静さんは電話を切って携帯をポケットに入れた。
「彼女、夕方これ返しに来たのよね。あと貸してた服とかも全部」
「え……? 何で……?」
僕はいつになく困惑した。
もう必要ないって事?
「何か居候期限が三日限定だったんだって? その期限が今日だからとか言ってたけど?」
「今日!? いや明日のはずなんですけど!?」
晴天の
どうして一日ズレがあるんだろう。
勘違い? いや数を数えられないわけはないし。
じゃあ何で?
今夜の約束だってしていたのに。
静さんは片眉を上げ、動揺する僕を意外そうな目で見つめてくる。
「考え方の違いなんじゃないのそれ」
「考え方? どういう……」
「どっから一日目を開始したかってこと。そこんとこ確認してなかったの?」
「――!」
ああそうか。
サクラは拾われた日を一日目と考えた。
僕は次の日からを一日目と考えた。
だから彼女は今日が最後の三日目だと思って自分から出て行った?
いやでも別れの挨拶だってしてないし、彼女が挨拶もしないで消える人間だとは思えない。
やっぱりトラブルが……?
と、その時、
「歩くの疲れたよガブリエルちゃん。飛ぼうよ~」
「バカですかあなたは……ってバカでしたね。ほら着きましたから我慢しなさい」
「えー。そうだ、ガブリエルちゃんお姫様抱っこして~?」
「……折角地上を満喫しているんですし、大地に
「いだだだだあああっ。冗談だよッだからそんなに足蹴にしないでよおおおっ!
ミカエル君とガブリエルさんがアパートに到着した。
相変わらず夫婦漫才をしている。
二人は外に出ている僕に気付くと、ガブリエルさんは会釈を、ミカエル君の方は手を振ってくれた。
「おこんばんは~」
「今晩は。

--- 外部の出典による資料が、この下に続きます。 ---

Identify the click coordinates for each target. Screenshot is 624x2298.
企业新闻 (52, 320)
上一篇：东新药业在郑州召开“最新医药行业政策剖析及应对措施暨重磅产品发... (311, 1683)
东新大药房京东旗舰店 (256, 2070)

夜分に失礼しますね」
「――約束しておいてすみません、実はサクラがいないんです」
僕は挨拶も忘れて二人に駆け寄ると頭を下げる。
そしてすぐに顔を上げて返答すら待ちきれないように訊ねた。
「二人や宗像神父の他にもサクラを捜している人たちっているんですか? 彼女を無理やり連れてったりしませんよね?」
「え、サクラちゃんいないの?」
ミカエル君が落胆の色を見せた。
静さんは気を遣ったのか気付けばいなかった。
いつの間に部屋に引っ込んだんだろ。
案外素早い所がある。
「神父? ……ああ。それに別働隊はいないはずですが」
「そうなんですか? じゃあやっぱり出て行った……? でも行く当てなんてあるの? 近場から捜してみるんで約束はまた後日じゃ駄目ですか? ……正直見つかるかはわからないですけど」
ガブリエルさんが自身の胸に片手を当てる。
「でしたら私たちも一緒にお手伝い致しますよ。元はこちらの用件ですし」
「え、でもいいんですか? ミカエル君は疲れてるみたいですよ」
「いいんですよ。少しは根性も逞しくなってもらわないと。ミカエル、私は頼りになる男性がタイプです」
「よっし張り切って捜すぞお~!!」
ミカエル君が一人先に敷地の外へと消えた。
「ね? チョロイでしょう?」
「ああハハハ……」
何だろう、ホント何だろうこの二人って……。
「それでは見つかっても見つからなくても三十分後にまたここ集合、でどうでしょう?」
僕は世の中のカップルの妙を思いつつ、ガブリエルさんに感謝する。
「じゃあそれで。何かすみません、ありがとうございます」
彼女はきょとんとしてから、
「あなたはどこか人を安心させてくれますね」
可笑しそうに苦笑を浮かべた。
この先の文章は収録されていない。